# Important Takeaways So Far  

Hey, pretty cool — we’ve now tackled our very first ML examples:  

- **Linear Regression**:  
  We found the best-fit line (or plane, if you imagine higher dimensions).  
  In our 2D case, the data was described by two features, and we learned the parameters (weights) for a line:  

  $$
  w_1 \cdot x_1 + w_2 \cdot x_2 + w_0 = y
  $$

  - Here $w_1, w_2, w_0$ are the weights (parameters) the model learns.  
  - Once we know these, we can plug in the feature values $(x_1, x_2)$ to predict $y$.  

- **Logistic Regression**:  
  Very similar structure, but this time our goal was **classification**.  
  Instead of predicting a number directly, we learned weights that indirectly define a **decision boundary** — a line (in 2D) or plane (in higher dimensions) — that separates one class from another.  

---

## The Training Loop

You probably noticed something interesting: we basically **copy–pasted the training loop logic** from linear regression into logistic regression!  
The only things that changed were:  
- The **loss function** (MSE → BCE),  
- The **gradient calculation** (because it depends on the loss).  

Everything else was the same.  

Here’s the general recipe you’ve seen:  

1. **Initialize parameters (weights)** randomly.  
2. For a certain number of **epochs** (an epoch = one full pass over the training set):  
   - For each training record (or a batch — more on that below):  
     - Plug the features into the model → get a prediction $\hat{y}$.  
     - Compare $\hat{y}$ with the true label → compute the **loss**.  
     - Express the loss in terms of the weights.  
     - Compute the **gradient**: this tells us how the loss changes with respect to each weight, and in which direction the loss is increasing.  
     - Update the weights in the **opposite direction** of the gradient, since we want to move toward *lower* loss, not higher.

---

## Vectorization vs. Batching

- In practice, we don’t literally write a `for` loop over each record.  
  Instead, we **vectorize**: a couple of lines of NumPy will compute the average loss and gradient for the *entire dataset at once*.  

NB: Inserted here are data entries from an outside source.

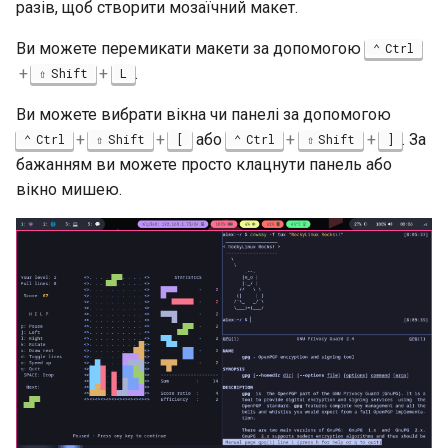
разів, щоб створити мозаїчний макет.
Security
Ви можете перемикати макети за допомогою
Ctrl
+
+
.
Shift
L
Troubleshooting
Ви можете вибрати вікна чи панелі за допомогою
Virtualization
+
+
або
+
+
. За
Ctrl
Shift
[
Ctrl
Shift
]
бажанням ви можете просто клацнути панель або
Web
вікно мишею.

- But for really large datasets, we don’t process everything in one go either.  
  Instead, we use **mini-batches**:  
  - Take small subsets (e.g. 16, 32, 64, 128 records).  
  - Do the same forward → loss → gradient → update loop, just on that batch.  
  - Repeat until we’ve seen all batches → that’s one epoch.  

This batching is the secret sauce that makes modern ML training feasible.  

---

## Main Takeaway

At its core, the **training loop is roughly the same across many ML algorithms**.  
The only things that change are:  
- The **loss function** (depends on the problem: regression, classification, etc.),  
- The resulting **gradient** (because it comes from the loss).  

Everything else — initialization, looping over data, updating weights — is the same rhythm.